We do not. The policy module is built in the Fedora package[1] but not in ours.
[1]: https://src.fedoraproject.org/rpms/xrdp/blob/rawhide/f/xrdp.spec
-- 真実はいつも一つ!/ Always, there's only one truth!
Neal,
If it's Fedora, that's a good start. Having to write SE Linux states, I can tell everyone is a pain. It's why when we can as RH Admins, we turn SE Linux from Enforcing to Permissive. A lot of apps don't play nice with SE Linux. Just wait, you think xrdp a pain, wait until you have to deal with Apache/Ngixn.
I would recommend for now, try placing SELinux in Permissive mode, it will log everything, then you can use the output to the logs to write the correct SE Linux statements needs. Or download package from Rocky, that base on Enterprise version of RH, Fedora bleeding edge, stable, but bleeding edge. See how Rocky Linux does there SELinux.
Just an FYI, the agencies I work with we are RH shop, I was able to remove Citrix Workstation by replacing the xrdp.
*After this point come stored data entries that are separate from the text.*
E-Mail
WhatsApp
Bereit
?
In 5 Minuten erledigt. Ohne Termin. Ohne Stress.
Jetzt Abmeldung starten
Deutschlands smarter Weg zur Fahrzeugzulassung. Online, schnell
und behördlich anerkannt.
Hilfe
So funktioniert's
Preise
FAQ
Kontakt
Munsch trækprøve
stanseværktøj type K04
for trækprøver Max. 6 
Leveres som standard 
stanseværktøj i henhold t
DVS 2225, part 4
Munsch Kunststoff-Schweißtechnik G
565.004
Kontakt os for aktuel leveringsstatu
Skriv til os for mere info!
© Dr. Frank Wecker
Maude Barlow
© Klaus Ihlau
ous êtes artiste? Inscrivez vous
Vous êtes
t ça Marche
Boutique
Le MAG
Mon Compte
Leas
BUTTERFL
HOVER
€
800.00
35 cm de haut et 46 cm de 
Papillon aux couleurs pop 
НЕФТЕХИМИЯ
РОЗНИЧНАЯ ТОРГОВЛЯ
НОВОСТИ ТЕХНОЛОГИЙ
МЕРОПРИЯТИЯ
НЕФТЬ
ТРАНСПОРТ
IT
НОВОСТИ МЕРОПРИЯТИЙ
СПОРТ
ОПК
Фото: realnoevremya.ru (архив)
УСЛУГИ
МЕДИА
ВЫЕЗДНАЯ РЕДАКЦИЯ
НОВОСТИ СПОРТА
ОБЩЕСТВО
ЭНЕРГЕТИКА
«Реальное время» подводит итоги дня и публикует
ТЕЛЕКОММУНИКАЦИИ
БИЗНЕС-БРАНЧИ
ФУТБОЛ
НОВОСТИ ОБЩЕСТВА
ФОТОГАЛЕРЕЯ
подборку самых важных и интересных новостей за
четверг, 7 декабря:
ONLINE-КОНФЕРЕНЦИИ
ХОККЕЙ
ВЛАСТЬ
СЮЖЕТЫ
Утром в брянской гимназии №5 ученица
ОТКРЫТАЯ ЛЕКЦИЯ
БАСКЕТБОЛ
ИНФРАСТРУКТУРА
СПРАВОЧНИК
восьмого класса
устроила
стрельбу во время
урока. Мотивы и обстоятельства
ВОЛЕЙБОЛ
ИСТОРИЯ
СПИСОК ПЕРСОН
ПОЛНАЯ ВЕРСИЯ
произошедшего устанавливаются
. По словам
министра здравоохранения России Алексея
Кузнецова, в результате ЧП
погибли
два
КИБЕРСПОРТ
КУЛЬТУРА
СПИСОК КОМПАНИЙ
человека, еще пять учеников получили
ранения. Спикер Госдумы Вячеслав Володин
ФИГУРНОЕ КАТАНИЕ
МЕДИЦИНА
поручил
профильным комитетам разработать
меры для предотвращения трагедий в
Save money and time.
I'm a bad person to complain about SELinux, as I helped implement it in openSUSE in the first place and I've gotten good at fixing things to work in enforcing mode using the tools and guides from Red Hat as well as guidance from folks like Thomas Cameron. I don't think it's that bad to work with, it just requires a bit more effort to adapt for your needs. -- 真実はいつも一つ!/ Always, there's only one truth!